Il y a, dans l'histoire des entreprises humaines, celles qui satisfont la part de rêve qui est en chacun de nous et celles qui remplissent une utilité sociale et économique. Ce sont rarement les mêmes.
- Ce qui fait le caractère exceptionnel et exemplaire du tunnel sous la Manche, c'est qu'il répond à ces deux objectifs.
- Pendant des siècles, on a rêvé d'effacer la Manche sans pouvoir le faire. Depuis un siècle, on en a rêvé sans oser le faire. En moins de dix ans, on en a rêvé, on l'a voulu, on l'a fait.
- Etait-ce donc si facile ? Sûrement pas. Chacun de ceux qui ont contribué à cet immense chantier vous dira ce qu'il a fallu de détermination, de ténacité, d'intelligence pour atteindre le but. Mais lorsque la volonté politique s'unit au génie technologique, plus rien n'est inaccessible à l'ambition humaine.
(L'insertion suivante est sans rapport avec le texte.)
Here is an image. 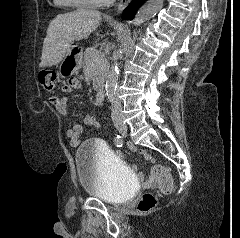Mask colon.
<instances>
[{"label":"colon","mask_w":240,"mask_h":238,"mask_svg":"<svg viewBox=\"0 0 240 238\" xmlns=\"http://www.w3.org/2000/svg\"><path fill=\"white\" fill-rule=\"evenodd\" d=\"M38 80L45 90L52 91L56 85V74L52 70L44 69L39 72ZM151 176L161 192L169 193L173 189L172 176L164 166H154L151 171ZM156 203L155 196L150 192H146L138 201L137 209L139 212L146 213L151 211L156 206Z\"/></svg>","instance_id":"obj_1"}]
</instances>
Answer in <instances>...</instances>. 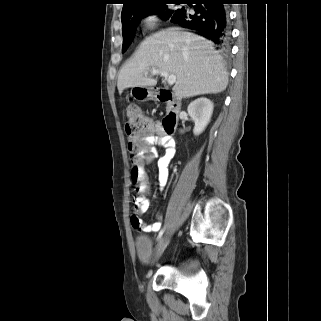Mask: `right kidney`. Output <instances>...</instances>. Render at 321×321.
I'll list each match as a JSON object with an SVG mask.
<instances>
[{
  "instance_id": "ca27d5eb",
  "label": "right kidney",
  "mask_w": 321,
  "mask_h": 321,
  "mask_svg": "<svg viewBox=\"0 0 321 321\" xmlns=\"http://www.w3.org/2000/svg\"><path fill=\"white\" fill-rule=\"evenodd\" d=\"M187 111L195 123L193 133L199 135L205 130L210 122L213 113V103L209 99L201 97L192 101L189 104Z\"/></svg>"
}]
</instances>
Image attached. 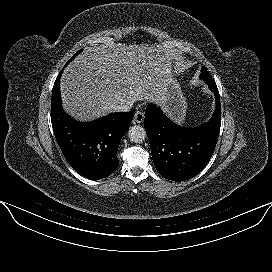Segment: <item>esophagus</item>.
Masks as SVG:
<instances>
[{
    "label": "esophagus",
    "instance_id": "obj_1",
    "mask_svg": "<svg viewBox=\"0 0 272 272\" xmlns=\"http://www.w3.org/2000/svg\"><path fill=\"white\" fill-rule=\"evenodd\" d=\"M133 121L134 123L141 124L144 121V112L141 110L136 111Z\"/></svg>",
    "mask_w": 272,
    "mask_h": 272
}]
</instances>
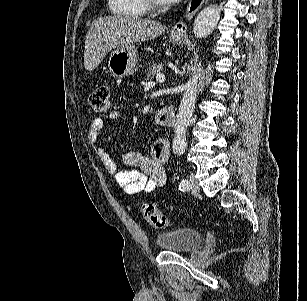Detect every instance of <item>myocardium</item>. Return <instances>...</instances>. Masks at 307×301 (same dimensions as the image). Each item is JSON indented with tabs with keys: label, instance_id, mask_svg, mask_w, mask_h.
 <instances>
[{
	"label": "myocardium",
	"instance_id": "1",
	"mask_svg": "<svg viewBox=\"0 0 307 301\" xmlns=\"http://www.w3.org/2000/svg\"><path fill=\"white\" fill-rule=\"evenodd\" d=\"M150 3L149 5H145L143 7V10L145 13L143 14V17H156V12H168L165 8L164 4H160L158 0H148Z\"/></svg>",
	"mask_w": 307,
	"mask_h": 301
}]
</instances>
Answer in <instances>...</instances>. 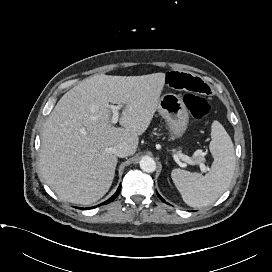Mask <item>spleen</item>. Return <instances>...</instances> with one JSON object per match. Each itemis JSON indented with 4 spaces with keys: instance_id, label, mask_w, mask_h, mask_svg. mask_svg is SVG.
Returning <instances> with one entry per match:
<instances>
[{
    "instance_id": "spleen-1",
    "label": "spleen",
    "mask_w": 272,
    "mask_h": 272,
    "mask_svg": "<svg viewBox=\"0 0 272 272\" xmlns=\"http://www.w3.org/2000/svg\"><path fill=\"white\" fill-rule=\"evenodd\" d=\"M210 152L214 158L211 170L204 176L182 169H173L172 180L184 202L201 208L214 203L229 187L235 171L232 140L218 121L211 126Z\"/></svg>"
}]
</instances>
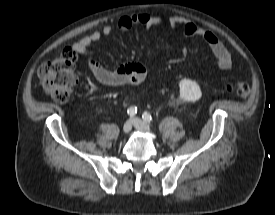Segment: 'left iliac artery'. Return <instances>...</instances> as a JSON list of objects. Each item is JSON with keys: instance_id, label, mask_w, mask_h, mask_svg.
Masks as SVG:
<instances>
[{"instance_id": "left-iliac-artery-1", "label": "left iliac artery", "mask_w": 275, "mask_h": 215, "mask_svg": "<svg viewBox=\"0 0 275 215\" xmlns=\"http://www.w3.org/2000/svg\"><path fill=\"white\" fill-rule=\"evenodd\" d=\"M142 118L147 123H150L152 121V116L149 113H147V112H144L142 114Z\"/></svg>"}]
</instances>
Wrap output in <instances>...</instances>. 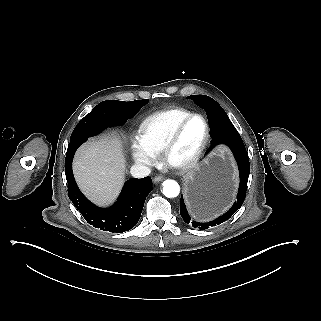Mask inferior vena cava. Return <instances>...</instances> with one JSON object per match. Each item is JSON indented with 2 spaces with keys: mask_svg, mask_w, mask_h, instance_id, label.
<instances>
[{
  "mask_svg": "<svg viewBox=\"0 0 321 321\" xmlns=\"http://www.w3.org/2000/svg\"><path fill=\"white\" fill-rule=\"evenodd\" d=\"M130 173L133 177L143 178V177L150 175L151 170L149 167H147L143 164L137 163V164L132 165V167L130 169Z\"/></svg>",
  "mask_w": 321,
  "mask_h": 321,
  "instance_id": "1",
  "label": "inferior vena cava"
}]
</instances>
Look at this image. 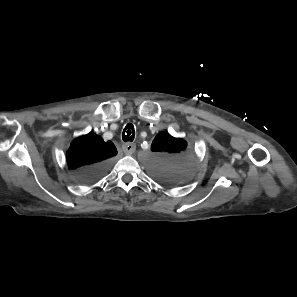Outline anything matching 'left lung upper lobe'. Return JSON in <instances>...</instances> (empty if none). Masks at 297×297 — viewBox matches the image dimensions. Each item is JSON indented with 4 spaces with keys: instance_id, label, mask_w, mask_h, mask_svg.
<instances>
[{
    "instance_id": "1",
    "label": "left lung upper lobe",
    "mask_w": 297,
    "mask_h": 297,
    "mask_svg": "<svg viewBox=\"0 0 297 297\" xmlns=\"http://www.w3.org/2000/svg\"><path fill=\"white\" fill-rule=\"evenodd\" d=\"M186 141L166 132L159 133L152 142L149 170L157 180L175 184L190 174L191 154L186 151Z\"/></svg>"
}]
</instances>
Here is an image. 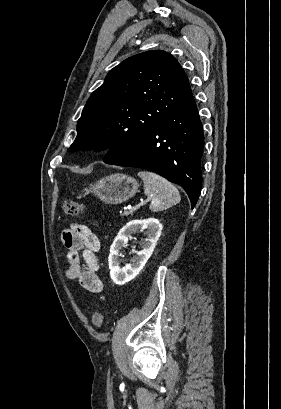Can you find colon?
<instances>
[{
    "mask_svg": "<svg viewBox=\"0 0 281 409\" xmlns=\"http://www.w3.org/2000/svg\"><path fill=\"white\" fill-rule=\"evenodd\" d=\"M63 210L66 215L77 217L80 214L81 207L77 202L66 200L63 204ZM104 316L101 310H96L93 313L92 325L96 329H100L103 325Z\"/></svg>",
    "mask_w": 281,
    "mask_h": 409,
    "instance_id": "5ec220e1",
    "label": "colon"
}]
</instances>
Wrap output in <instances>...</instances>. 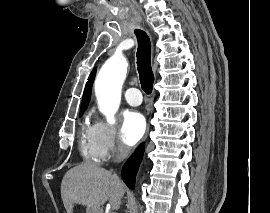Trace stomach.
<instances>
[{
    "mask_svg": "<svg viewBox=\"0 0 270 213\" xmlns=\"http://www.w3.org/2000/svg\"><path fill=\"white\" fill-rule=\"evenodd\" d=\"M86 213H103L101 209H91L87 208Z\"/></svg>",
    "mask_w": 270,
    "mask_h": 213,
    "instance_id": "stomach-1",
    "label": "stomach"
}]
</instances>
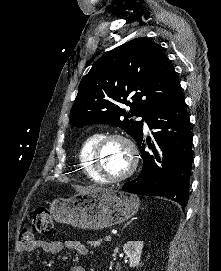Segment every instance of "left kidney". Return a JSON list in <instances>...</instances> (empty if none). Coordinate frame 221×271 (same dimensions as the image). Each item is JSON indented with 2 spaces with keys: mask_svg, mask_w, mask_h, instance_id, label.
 I'll return each instance as SVG.
<instances>
[{
  "mask_svg": "<svg viewBox=\"0 0 221 271\" xmlns=\"http://www.w3.org/2000/svg\"><path fill=\"white\" fill-rule=\"evenodd\" d=\"M144 247V241H126L123 245V251L126 257H129L130 267H136L141 261V253Z\"/></svg>",
  "mask_w": 221,
  "mask_h": 271,
  "instance_id": "5707ae66",
  "label": "left kidney"
}]
</instances>
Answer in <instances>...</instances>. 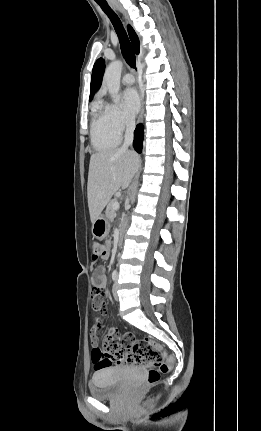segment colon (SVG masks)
Returning <instances> with one entry per match:
<instances>
[{"mask_svg":"<svg viewBox=\"0 0 261 431\" xmlns=\"http://www.w3.org/2000/svg\"><path fill=\"white\" fill-rule=\"evenodd\" d=\"M91 248L93 262L104 258L108 253L107 245L98 241H93ZM93 358L94 369L113 367L112 359L144 367L147 370L146 381L148 384L156 383L161 374L167 372L170 366L165 351L158 343L147 338L136 339L131 333L124 334L119 345H116L112 339L106 338L102 348L93 351ZM139 391V388H135L132 390V394H137Z\"/></svg>","mask_w":261,"mask_h":431,"instance_id":"obj_1","label":"colon"}]
</instances>
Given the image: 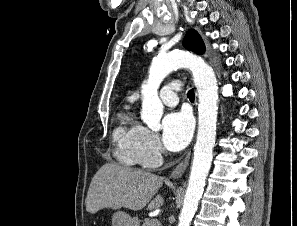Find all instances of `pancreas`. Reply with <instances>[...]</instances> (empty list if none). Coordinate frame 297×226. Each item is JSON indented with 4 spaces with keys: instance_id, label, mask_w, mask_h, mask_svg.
<instances>
[{
    "instance_id": "1",
    "label": "pancreas",
    "mask_w": 297,
    "mask_h": 226,
    "mask_svg": "<svg viewBox=\"0 0 297 226\" xmlns=\"http://www.w3.org/2000/svg\"><path fill=\"white\" fill-rule=\"evenodd\" d=\"M142 226H160L159 222H154V219H147Z\"/></svg>"
}]
</instances>
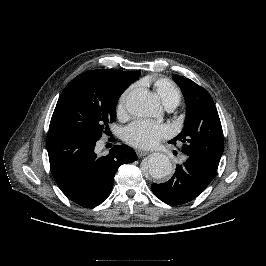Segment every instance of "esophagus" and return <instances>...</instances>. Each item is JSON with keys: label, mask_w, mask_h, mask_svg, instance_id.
Masks as SVG:
<instances>
[{"label": "esophagus", "mask_w": 266, "mask_h": 266, "mask_svg": "<svg viewBox=\"0 0 266 266\" xmlns=\"http://www.w3.org/2000/svg\"><path fill=\"white\" fill-rule=\"evenodd\" d=\"M136 154H137V156H138L139 158H141V157L146 156V155L148 154V152H147V151H143V150H139V149H137V150H136Z\"/></svg>", "instance_id": "1"}]
</instances>
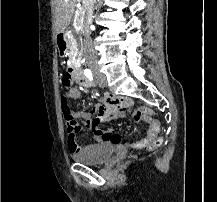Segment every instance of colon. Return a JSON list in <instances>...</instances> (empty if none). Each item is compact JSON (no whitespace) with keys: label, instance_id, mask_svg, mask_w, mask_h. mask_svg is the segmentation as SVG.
<instances>
[{"label":"colon","instance_id":"1","mask_svg":"<svg viewBox=\"0 0 217 202\" xmlns=\"http://www.w3.org/2000/svg\"><path fill=\"white\" fill-rule=\"evenodd\" d=\"M61 105H62V116L69 128V131H74L77 129V123L72 114V108L68 103V97L71 96V91H60ZM147 104H142L141 107H137L136 111L131 113V120L133 123H138L140 118H145L150 115V110L147 108ZM164 141L163 137H156L154 139V146L161 144Z\"/></svg>","mask_w":217,"mask_h":202}]
</instances>
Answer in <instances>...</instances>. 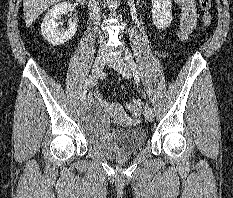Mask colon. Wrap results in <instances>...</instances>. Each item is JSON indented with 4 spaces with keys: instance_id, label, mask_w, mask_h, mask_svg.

- Dès mon arrivée à la Présidence de la République, j'ai souhaité que le problème soit sérieusement posé. J'ai eu la chance de trouver, du côté britannique, dans la personne de Mme Thatcher, un interlocuteur habité par le même désir et la même obstination. Je me souviens que nous nous sommes entendus, dès le premier sommet franco-britannique, en septembre 1981 à Londres, pour demander, dans une déclaration commune, une relance des études. De cette impulsion initiale, tout a découlé.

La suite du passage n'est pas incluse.